We'd looked before at how to find he quickest route between two points that also touches a line: reflect one of the points first.

Luckily, plenty of children remembered this when we tried out some tricky shots in a game of minigolf.

First we had a go at creating some courses with an obstacle between the ball and the hole.

We did this using Geogebra. Within a rectangle we put a ball and a hole, and an obstacle between the two.

Have a look at it in GeoGebra Tube.

Then we looked at how the

*Reflect Object about Line*tool could be used to find the reflected point. From there it was mostly straightforward to work out the correct shot. If you can see the GeoGebra image above, you can have a go yourself.

There were one or two cases where people had put the ball in a very tricky place.
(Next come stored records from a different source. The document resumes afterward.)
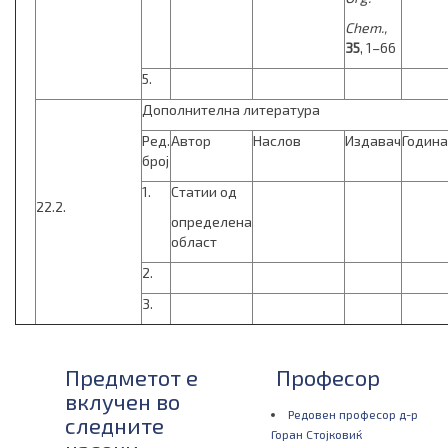
Chem.,
35
, 1–66
5.
Дополнителна литература
Ред.
Автор
Наслов
Издавач
Година
број
1.
Статии од
22.2.
определена
област
2.
3.
Предметот е
Професор
вклучен во
Редовен професор д-р
следните
Горан Стојковиќ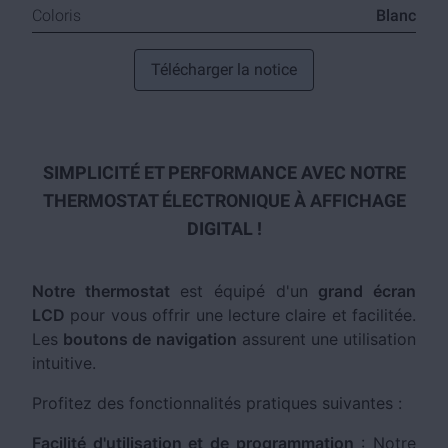
Coloris
Blanc
Télécharger la notice
SIMPLICITÉ ET PERFORMANCE AVEC NOTRE
THERMOSTAT ÉLECTRONIQUE À AFFICHAGE
DIGITAL !
Notre thermostat
est équipé d'un
grand écran
LCD
pour vous offrir une lecture claire et facilitée.
Les
boutons de navigation
assurent une utilisation
intuitive.
Profitez des fonctionnalités pratiques suivantes :
Facilité d'utilisation et de programmation
: Notre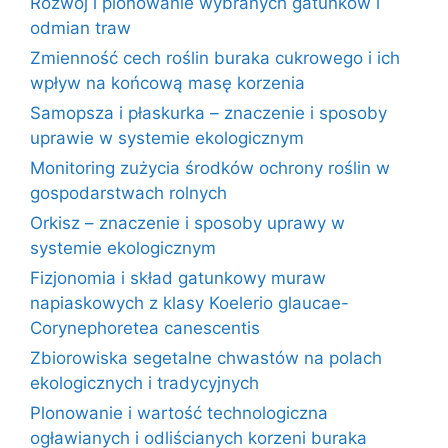
Rozwój i plonowanie wybranych gatunków i
odmian traw
Zmienność cech roślin buraka cukrowego i ich
wpływ na końcową masę korzenia
Samopsza i płaskurka – znaczenie i sposoby
uprawie w systemie ekologicznym
Monitoring zużycia środków ochrony roślin w
gospodarstwach rolnych
Orkisz – znaczenie i sposoby uprawy w
systemie ekologicznym
Fizjonomia i skład gatunkowy muraw
napiaskowych z klasy Koelerio glaucae-
Corynephoretea canescentis
Zbiorowiska segetalne chwastów na polach
ekologicznych i tradycyjnych
Plonowanie i wartość technologiczna
ogławianych i odliścianych korzeni buraka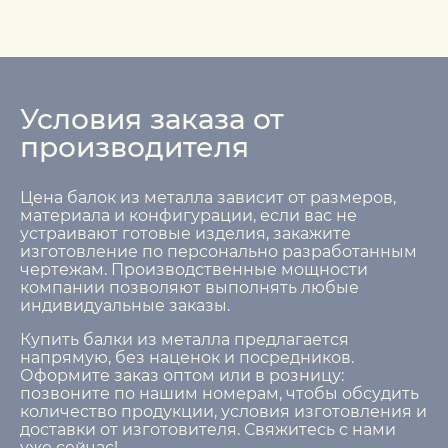
Условия заказа от
производителя
Цена балок из металла зависит от размеров,
материала и конфигурации, если вас не
устраивают готовые изделия, закажите
изготовление по персонально разработанным
чертежам. Производственные мощности
компании позволяют выполнять любые
индивидуальные заказы.
Купить балки из металла предлагается
напрямую, без наценок и посредников.
Оформите заказ оптом или в розницу:
позвоните по нашим номерам, чтобы обсудить
количество продукции, условия изготовления и
доставки от изготовителя. Свяжитесь с нами
уже сейчас!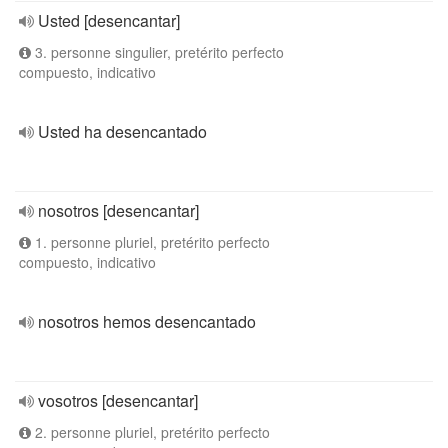
Usted [desencantar]
3. personne singulier, pretérito perfecto
compuesto, indicativo
Usted ha desencantado
nosotros [desencantar]
1. personne pluriel, pretérito perfecto
compuesto, indicativo
nosotros hemos desencantado
vosotros [desencantar]
2. personne pluriel, pretérito perfecto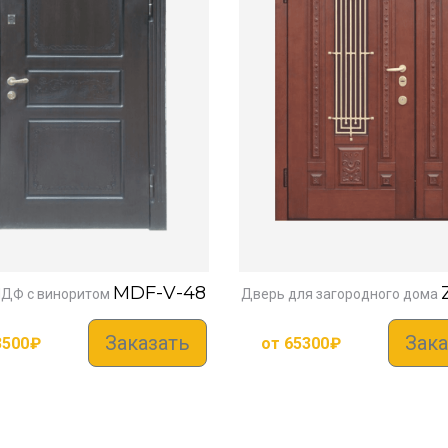
MDF-V-48
ДФ с виноритом
Дверь для загородного дома
Заказать
Зака
3500
₽
от
65300
₽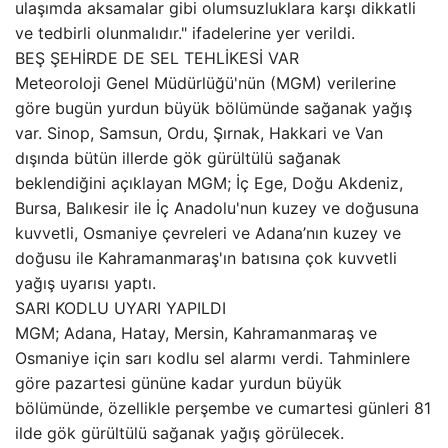
ulaşımda aksamalar gibi olumsuzluklara karşı dikkatli
ve tedbirli olunmalıdır." ifadelerine yer verildi.
BEŞ ŞEHİRDE DE SEL TEHLİKESİ VAR
Meteoroloji Genel Müdürlüğü'nün (MGM) verilerine
göre bugün yurdun büyük bölümünde sağanak yağış
var. Sinop, Samsun, Ordu, Şırnak, Hakkari ve Van
dışında bütün illerde gök gürültülü sağanak
beklendiğini açıklayan MGM; İç Ege, Doğu Akdeniz,
Bursa, Balıkesir ile İç Anadolu'nun kuzey ve doğusuna
kuvvetli, Osmaniye çevreleri ve Adana’nın kuzey ve
doğusu ile Kahramanmaraş'ın batısına çok kuvvetli
yağış uyarısı yaptı.
SARI KODLU UYARI YAPILDI
MGM; Adana, Hatay, Mersin, Kahramanmaraş ve
Osmaniye için sarı kodlu sel alarmı verdi. Tahminlere
göre pazartesi gününe kadar yurdun büyük
bölümünde, özellikle perşembe ve cumartesi günleri 81
ilde gök gürültülü sağanak yağış görülecek.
This meant two bounces were needed:

Then, we had a go at doing this on paper, with different tools. This time we used the ruler to work out where the reflection of the ball should be, and the protractor to check the angle the ball hit the wall and the angle the ball left the wall:

In most cases we found that the two angles were the same!

The idea of a game of minigolf seemed to work well as a practical context for talking about angles and reflections, and also for using geometry tools, online and physical. So much so that some students were all for a visit to the local minigolf "to study angles"!

Wow. What a wonderful way to use GeoGebra and study reflection, Simon! Thank you for all the great screenshots too. I have to steal this. Thank you so much!

ReplyDeletegreat motivating lessons...kids are sure to love math now if they didn't before!